Sistema carcerário brasileiro: problemas e soluções

Enviada em 01/04/2018

O princípio da isonomia, também conhecido como princípio da igualdade, representa o símbolo da democracia, pois indica um tratamento justo para os cidadãos. Nesse sentido, quando se fala em sistema carcerário, no Brasil, nota-se que essa premissa vem sendo desrespeitada. Entre as causas as quais podem se apontar, pode-se citar o superlotamento e a corrupção dos policias, fruto de um estado punitivo e não educativo.

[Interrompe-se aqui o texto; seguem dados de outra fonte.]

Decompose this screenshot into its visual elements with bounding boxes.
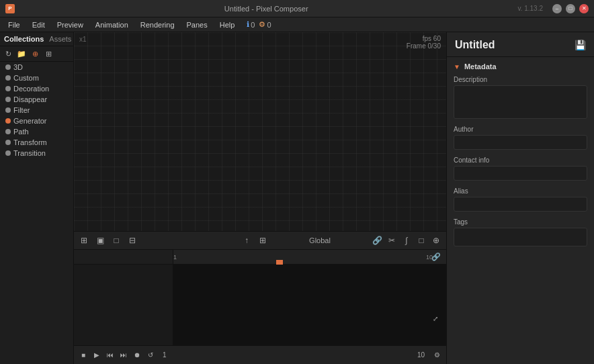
document-title: Untitled: [455, 39, 495, 51]
list-item[interactable]: Generator: [0, 116, 73, 126]
description-label: Description: [454, 76, 587, 83]
prev-frame-button[interactable]: ⏮: [105, 350, 116, 361]
title-bar: P Untitled - Pixel Composer v. 1.13.2 – …: [0, 0, 594, 17]
curve-icon[interactable]: ∫: [400, 234, 413, 246]
zoom-label: x1: [79, 36, 87, 43]
refresh-icon[interactable]: ↻: [3, 48, 13, 59]
timeline-num-1: 1: [173, 254, 177, 261]
chain-icon[interactable]: 🔗: [431, 253, 441, 261]
right-panel-content: ▼ Metadata Description Author Contact in…: [447, 57, 594, 364]
grid-view-icon[interactable]: ⊞: [43, 48, 54, 59]
timeline-right-controls: ⚙: [431, 350, 442, 361]
upload-icon[interactable]: ↑: [241, 234, 253, 246]
preview-toolbar-right: 🔗 ✂ ∫ □ ⊕: [371, 234, 442, 246]
record-button[interactable]: ⏺: [132, 350, 142, 361]
info-icon: ℹ: [247, 20, 249, 29]
fps-label: fps 60: [423, 35, 441, 42]
grid-plus-icon[interactable]: ⊕: [430, 234, 442, 246]
folder-icon[interactable]: 📁: [16, 48, 27, 59]
link-icon[interactable]: 🔗: [371, 234, 383, 246]
contact-input[interactable]: [454, 166, 587, 181]
collections-header: Collections Assets: [0, 32, 73, 46]
tab-assets[interactable]: Assets: [49, 35, 71, 43]
fit-icon[interactable]: ⤢: [430, 313, 441, 324]
list-item[interactable]: Disappear: [0, 94, 73, 105]
alias-field-group: Alias: [454, 187, 587, 212]
next-frame-button[interactable]: ⏭: [118, 350, 129, 361]
section-collapse-arrow: ▼: [454, 63, 460, 71]
frame-label: Frame 0/30: [407, 42, 441, 50]
alias-input[interactable]: [454, 197, 587, 212]
tags-label: Tags: [454, 218, 587, 226]
author-field-group: Author: [454, 126, 587, 150]
menu-animation[interactable]: Animation: [90, 19, 134, 30]
description-field-group: Description: [454, 76, 587, 119]
center-area: fps 60 Frame 0/30 x1 ⊞ ▣ □ ⊟ ↑ ⊞ Global …: [74, 32, 446, 364]
maximize-button[interactable]: □: [566, 4, 575, 13]
crop-icon[interactable]: ✂: [386, 234, 398, 246]
title-bar-left: P: [5, 4, 15, 13]
list-item[interactable]: 3D: [0, 62, 73, 73]
loop-button[interactable]: ↺: [145, 350, 156, 361]
app-icon: P: [5, 4, 15, 13]
preview-toolbar: ⊞ ▣ □ ⊟ ↑ ⊞ Global 🔗 ✂ ∫ □ ⊕: [74, 231, 446, 250]
canvas-grid: [74, 32, 446, 231]
preview-area[interactable]: fps 60 Frame 0/30 x1: [74, 32, 446, 231]
timeline-content[interactable]: ⤢: [74, 265, 446, 345]
right-panel: Untitled 💾 ▼ Metadata Description Author…: [446, 32, 594, 364]
gear-icon: ⚙: [259, 20, 265, 29]
counter1: ℹ 0: [247, 20, 255, 29]
version-label: v. 1.13.2: [517, 5, 543, 12]
close-button[interactable]: ✕: [579, 4, 589, 13]
timeline-ruler-bar: 1 10 🔗: [74, 250, 446, 265]
minimize-button[interactable]: –: [552, 4, 562, 13]
collections-toolbar: ↻ 📁 ⊕ ⊞: [0, 46, 73, 62]
grid-toggle-icon[interactable]: ⊞: [257, 234, 269, 246]
timeline-settings-icon[interactable]: ⚙: [431, 350, 442, 361]
tab-collections[interactable]: Collections: [4, 35, 44, 43]
right-panel-header: Untitled 💾: [447, 32, 594, 57]
author-input[interactable]: [454, 135, 587, 150]
left-panel: Collections Assets ↻ 📁 ⊕ ⊞ 3D Custom Dec…: [0, 32, 74, 364]
menu-panes[interactable]: Panes: [181, 19, 213, 30]
menu-bar: File Edit Preview Animation Rendering Pa…: [0, 17, 594, 32]
timeline-start-num: 1: [159, 351, 171, 359]
app-title: Untitled - Pixel Composer: [15, 5, 517, 13]
menu-edit[interactable]: Edit: [27, 19, 50, 30]
clip-icon[interactable]: □: [415, 234, 427, 246]
contact-field-group: Contact info: [454, 156, 587, 181]
main-layout: Collections Assets ↻ 📁 ⊕ ⊞ 3D Custom Dec…: [0, 32, 594, 364]
list-item[interactable]: Path: [0, 126, 73, 137]
author-label: Author: [454, 126, 587, 133]
layout-tool-3[interactable]: □: [110, 234, 122, 246]
menu-help[interactable]: Help: [214, 19, 241, 30]
list-item[interactable]: Transform: [0, 137, 73, 148]
list-item[interactable]: Transition: [0, 148, 73, 158]
timeline-area: 1 10 🔗 ⤢ ■ ▶ ⏮ ⏭: [74, 250, 446, 364]
title-bar-controls: v. 1.13.2 – □ ✕: [517, 4, 589, 13]
stop-button[interactable]: ■: [78, 350, 89, 361]
menu-preview[interactable]: Preview: [52, 19, 89, 30]
list-item[interactable]: Decoration: [0, 83, 73, 94]
description-input[interactable]: [454, 85, 587, 119]
layout-tool-4[interactable]: ⊟: [126, 234, 138, 246]
save-icon[interactable]: 💾: [575, 40, 586, 50]
contact-label: Contact info: [454, 156, 587, 164]
tags-input[interactable]: [454, 228, 587, 246]
tags-field-group: Tags: [454, 218, 587, 246]
play-button[interactable]: ▶: [91, 350, 102, 361]
timeline-controls: ■ ▶ ⏮ ⏭ ⏺ ↺ 1 10 ⚙: [74, 345, 446, 364]
menu-icon-group: ℹ 0 ⚙ 0: [247, 20, 271, 29]
add-collection-icon[interactable]: ⊕: [30, 48, 40, 59]
layout-tool-1[interactable]: ⊞: [78, 234, 90, 246]
layout-tool-2[interactable]: ▣: [94, 234, 106, 246]
metadata-section-label: Metadata: [464, 62, 497, 71]
counter2: ⚙ 0: [259, 20, 271, 29]
global-label: Global: [273, 236, 367, 244]
timeline-end-num: 10: [413, 351, 429, 359]
menu-file[interactable]: File: [3, 19, 26, 30]
metadata-section-header[interactable]: ▼ Metadata: [454, 62, 587, 71]
list-item[interactable]: Custom: [0, 73, 73, 83]
menu-rendering[interactable]: Rendering: [135, 19, 180, 30]
list-item[interactable]: Filter: [0, 105, 73, 116]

Segundo o pensamento de Immanuel Kant, ‘‘O homem não é nada além daquilo que a educação faz dele’’. Nessa lógica, em um país com um método de ensino arcaico, boa parte da sociedade não tem condições de estar  em escolas de qualidade. Portanto, já que o estado não se preocupa em educar, ele faz com que mais pessoas tomem decisões precipitadas e escolham o caminho do crime, ou seja cada vez mais gente presa, acarretando ao superlotamento dos presídios.

Outrossim, para John Locke, as ações dos homens espelham seus pensamentos. Corroborando com o pensamento do filósofo, a corrupção nas prisões é decorrente da situação do Brasil e de sua forma de conduzir, afinal é o governo que deve dar um exemplo para seu povo. Logo, é notório que o estado punitivo trás consequências para todos os lados, já que com a fiscalização displicente o detento irá continuar com seus esquemas e não será recolocado na sociedade.

Sendo assim, é de suma importância que haja um debate sobre tal problemática. Desse modo, cabe ao Ministério da Educação reformular o ensino, com a criação de escolas bem estruturadas, horário integral, professores preparados e métodos didáticos diferenciados, a fim de diminuir a quantidade de pessoas com má índoles, como também cabe ao Poder Judiciário, penalizar os agentes corruptos, por meio de julgamentos, com intuito de ter maior qualidade no sistema carcerário. Com tudo isso em prática encontrar-se-à uma sociedade mais justa e unida.